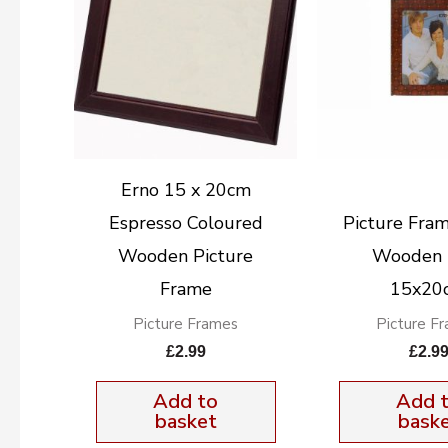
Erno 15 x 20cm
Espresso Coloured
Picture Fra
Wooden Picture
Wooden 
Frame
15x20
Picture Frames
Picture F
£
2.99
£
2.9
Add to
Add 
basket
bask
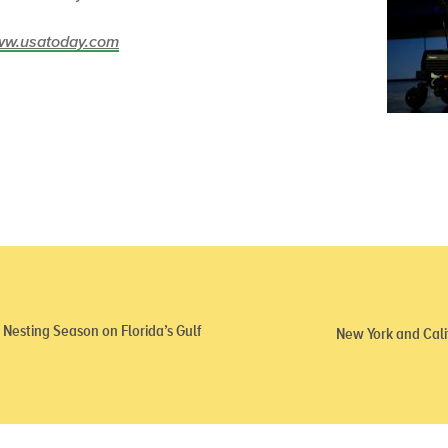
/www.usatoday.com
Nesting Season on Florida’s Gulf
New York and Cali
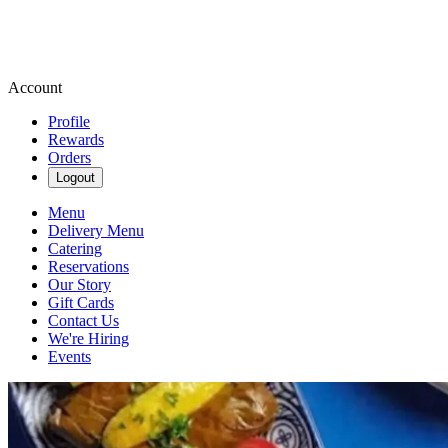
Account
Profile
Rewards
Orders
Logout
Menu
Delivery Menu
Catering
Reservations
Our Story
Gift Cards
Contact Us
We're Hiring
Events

---

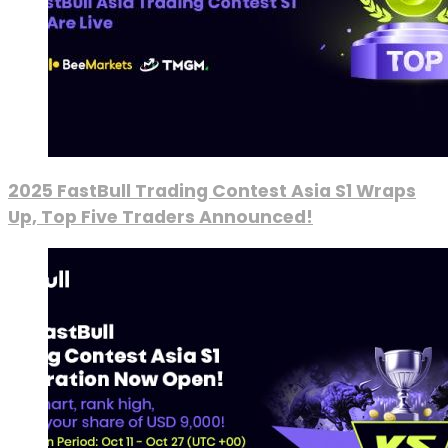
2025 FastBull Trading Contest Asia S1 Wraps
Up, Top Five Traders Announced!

--

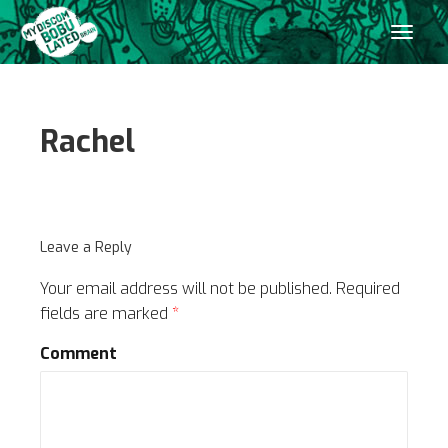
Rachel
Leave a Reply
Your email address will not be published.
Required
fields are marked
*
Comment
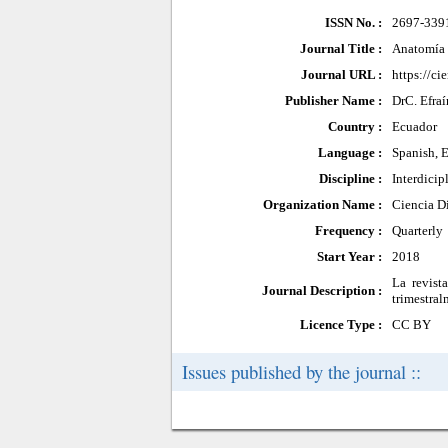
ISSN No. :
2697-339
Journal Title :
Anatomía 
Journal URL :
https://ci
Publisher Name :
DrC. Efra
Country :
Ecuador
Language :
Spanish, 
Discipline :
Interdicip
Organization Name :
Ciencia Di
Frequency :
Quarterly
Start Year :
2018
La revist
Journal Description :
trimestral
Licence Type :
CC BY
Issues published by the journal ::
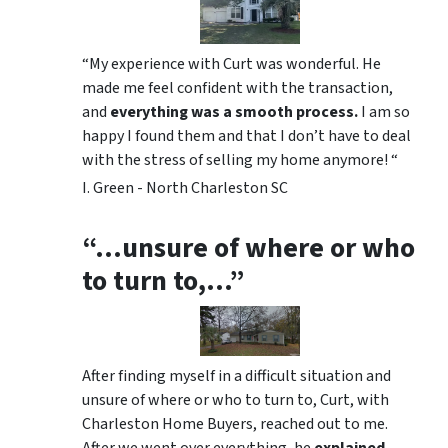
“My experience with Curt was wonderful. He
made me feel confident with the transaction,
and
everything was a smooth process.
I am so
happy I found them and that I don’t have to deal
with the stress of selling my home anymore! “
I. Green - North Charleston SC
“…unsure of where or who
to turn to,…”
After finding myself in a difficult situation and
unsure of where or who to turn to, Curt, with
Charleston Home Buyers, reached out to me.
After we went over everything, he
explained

**Required work:** Search the data above for the word "where" and show every line that has it.

**Finished task:**
“…unsure of where or who
unsure of where or who to turn to, Curt, with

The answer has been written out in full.